Savaşların savaşılarak kazanılmayacağını,
asıl zaferin ancak doğrudan ayrılmayınca kazanıldığını
Özge anlatsın sana,
Yaptığımız her şeyin evrende dönüp dolaşıp
bize nasıl geri geldiğini
Can’dan dinle,
Analiz edebileceğimiz kadar güçlü, sadeliğimiz kadar güzel,
Gerçekliğimizdeki samimiyet kadar essiz olduğumuzu
Bilge’de gör,
Kendi değerini başkalarının gözünden biçenlerin acısını
Duru'yla anla,
Ve Deniz’in düşüncelerinde tanış geleceğin insanıyla…
Gel benimle. Yolumuz uzun değil,
Nihayet sana gidiyoruz, bana… BİZ’e
Fi, Çi, Pi serisini bitirmiş bulunmaktayım. Kitabı neresinden tutayım anlatayım bilemedim. Akilah sisteme savaşını anlatmış ve bizde farkındalık yaratmaya çalışmış. Önce şunu söylemek isterim sevgili Akilah, ben çatlama cesaretini gösteren bir tohum olduğumu zaten düşünüyorum. İçinde bulunduğumuz sistemin ne derece içler acısı olduğunu, sadece güçlünün kazandığını, adaletin olmadığını, güçsüz olanın ezileceğini ve bunun gibi bir sürü şeyin zaten farkındayım. Ve bu yüzden çatlama cesaretini göstermiş bir tohum olduğum için okuduğuma pişmanım.
Çoktan farkındalığımı kazanmışım.
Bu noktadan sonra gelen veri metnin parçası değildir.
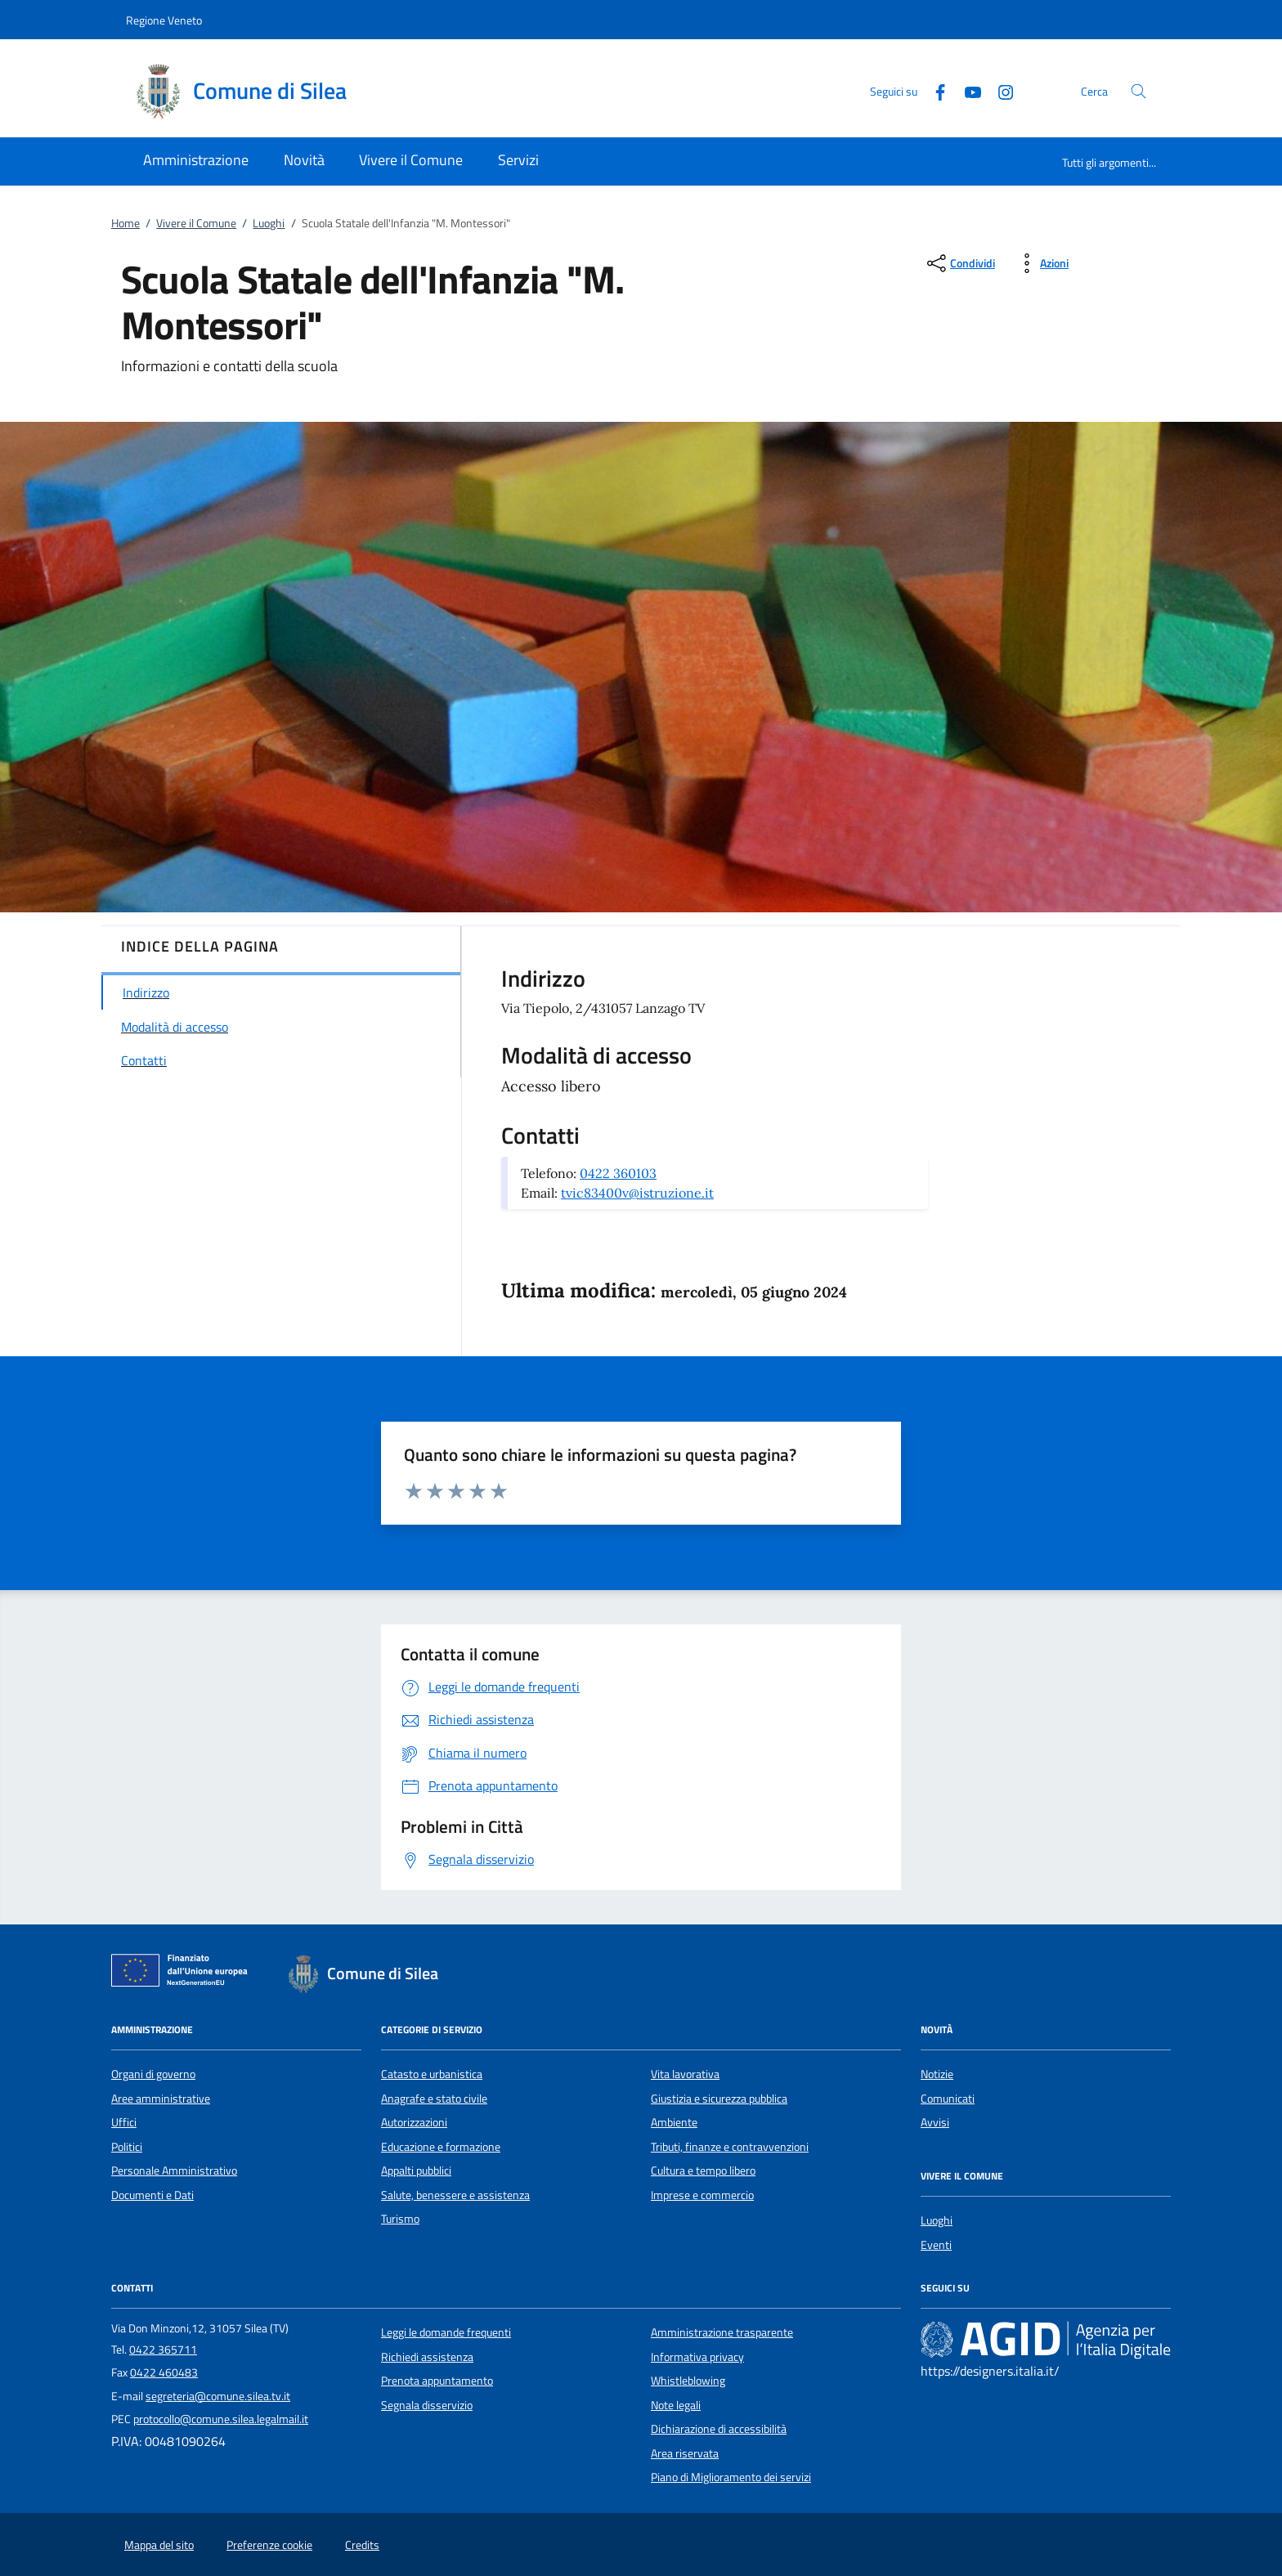 The image size is (1282, 2576). I want to click on Dichiarazione di accessibilità, so click(719, 2429).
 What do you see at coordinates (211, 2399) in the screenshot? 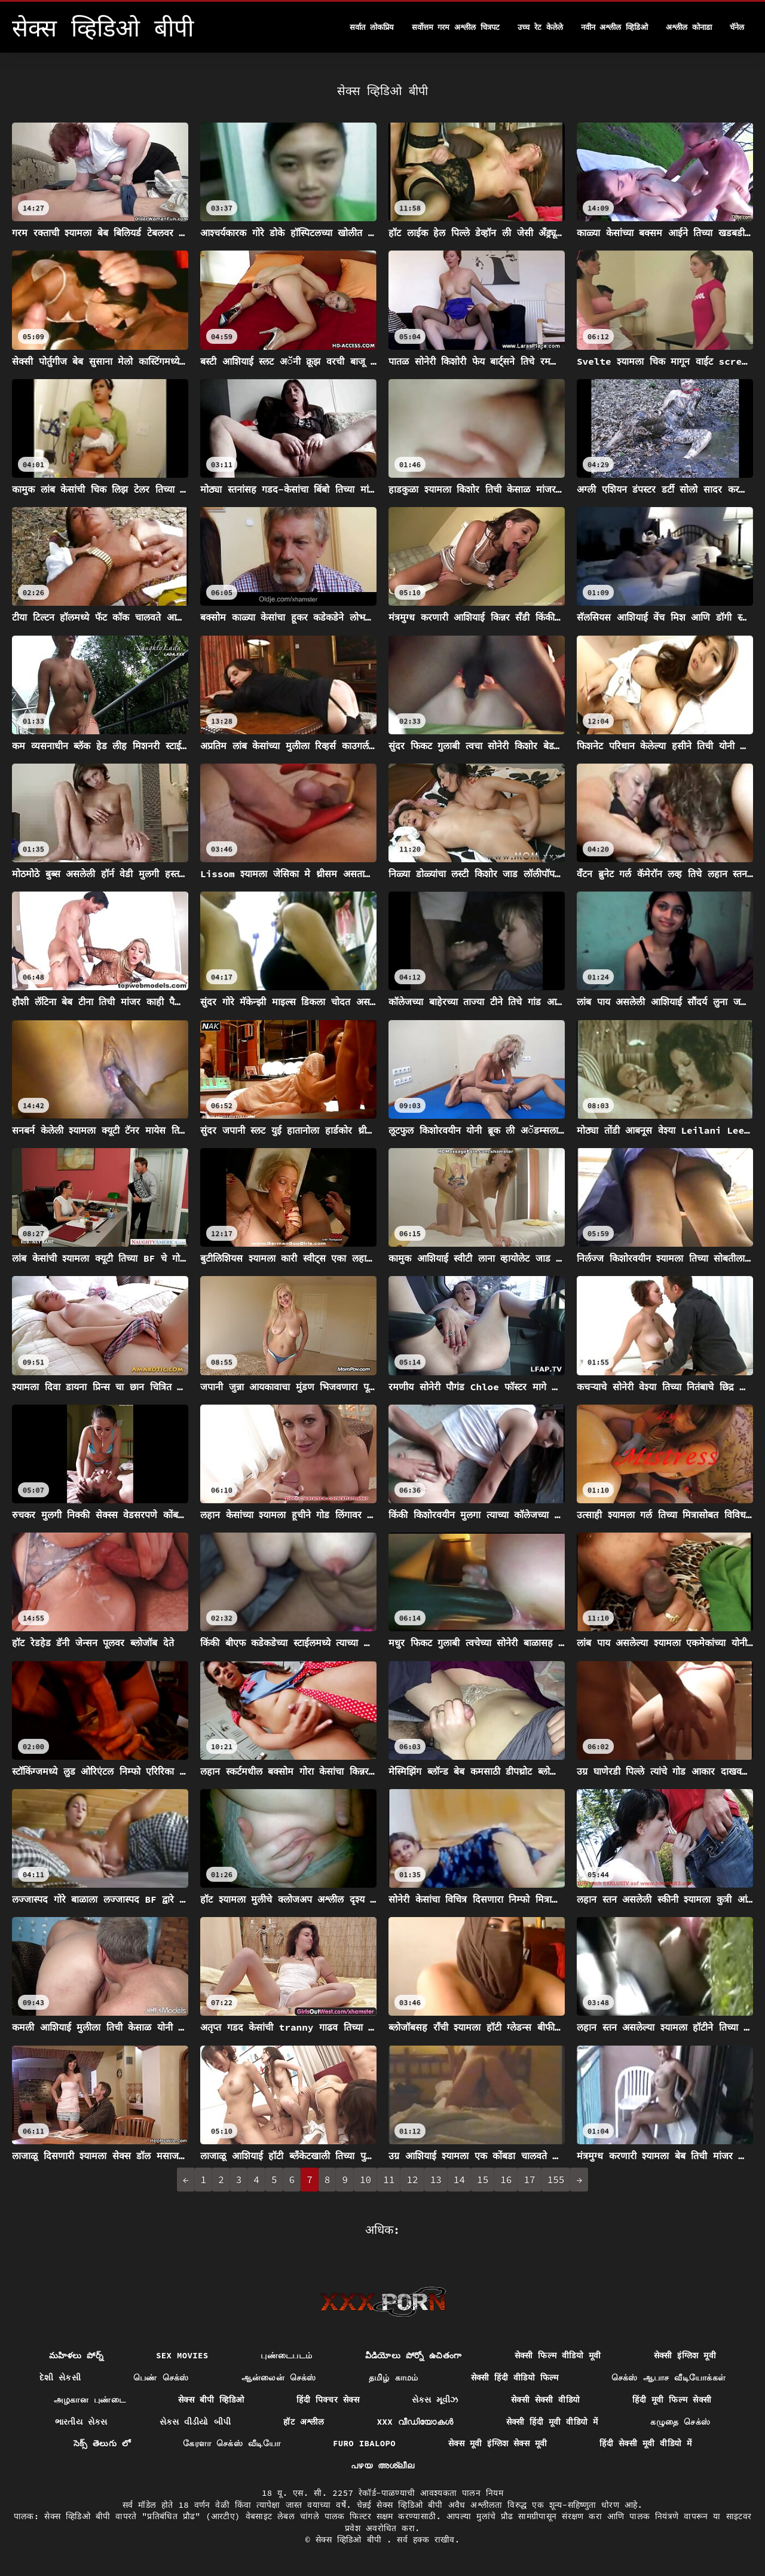 I see `सेक्स बीपी व्हिडिओ` at bounding box center [211, 2399].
Bildiğim şeyleri okumak gibiydi. “BİZ” demişsin biz olursak kazanırız. Ahh be Akilah kaç kişi “BİZ” olmaya cesaret eder. Neyse kitaba gelmek istiyorum. Zaten sistemin bokuna battığım ve bunun farkında olduğum için bildiğim şeyleri tekrar okumanın merakında değildim, yazarın canlandırdığı hayatlaraydı merakım. Kahramanları neler bekliyordu. Konu neydi ne oldu nereye gitti inanın bilmiyorum ama yazara sinirliyim.
Önce şunu söyleyeyim sayfa sayfa atlayarak bitirdim kitabı çünkü artık tahammül sınırlarımı aşmak üzereydim. Kahramanları kullanarak isyanını güzelce dile getirdin tamam da keşke okuduğumuz onca şeye rağmen kime ne oldu iyice anlayabilseydik. Sadık Murat Kolhan nereye gitti? Ne oldu ona. Duru’ya ne oldu? Bilgi ve Ali’den haber yok! Özge nasıl tek başına sisteme ayak gerdi de en başa geçti. Deniz sofu oldu onu anladık da, ya Can Manay? Ona ne oldu, neden katil ilan edildi. Çiçek kimdi? Eti’yle ilişkisini yarım yamalak öğrendik neler yaşamışlardı? Umut kim? Ada öldü. Tamam, o zaten bunu hak ediyordu. Kendini o bataklığa sürükleyen yine kendiydi. Yani kime ne oldu, nereye gittiler, kim kimdi, hepten karıştı her şey, kitabı nereden tutarsam elimde kaldı anlayacağınız.
Seri bitti ama ne oldu anlamış değilim. Kafamda deli sorular. Aradığım yanıtları bilenler lütfen cevaplamamda yardımcı olsunlar. Sevgiler.